(Dataset)
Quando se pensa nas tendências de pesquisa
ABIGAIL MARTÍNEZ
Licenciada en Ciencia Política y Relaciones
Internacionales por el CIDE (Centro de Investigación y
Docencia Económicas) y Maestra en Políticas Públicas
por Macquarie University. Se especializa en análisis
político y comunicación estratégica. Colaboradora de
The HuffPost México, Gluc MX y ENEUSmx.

---

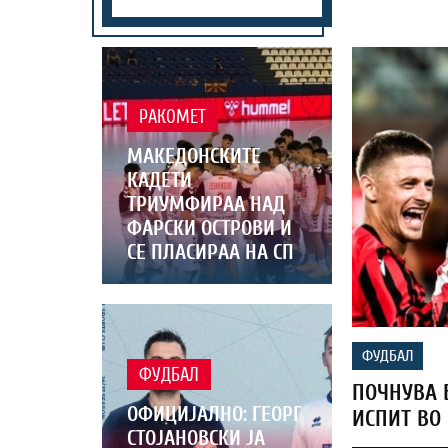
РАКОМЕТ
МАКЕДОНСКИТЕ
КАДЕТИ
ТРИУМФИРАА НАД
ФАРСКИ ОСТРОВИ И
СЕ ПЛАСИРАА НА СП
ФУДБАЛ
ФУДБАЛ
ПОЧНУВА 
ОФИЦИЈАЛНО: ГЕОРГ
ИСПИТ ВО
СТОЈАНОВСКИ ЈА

...

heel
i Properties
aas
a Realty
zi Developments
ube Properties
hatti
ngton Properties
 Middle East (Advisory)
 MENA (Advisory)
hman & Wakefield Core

(What to work on) Gather every line from the listing above in which "Properties" appears, and copy those lines.

(Answer for this exercise)
i Properties
ube Properties
ngton Properties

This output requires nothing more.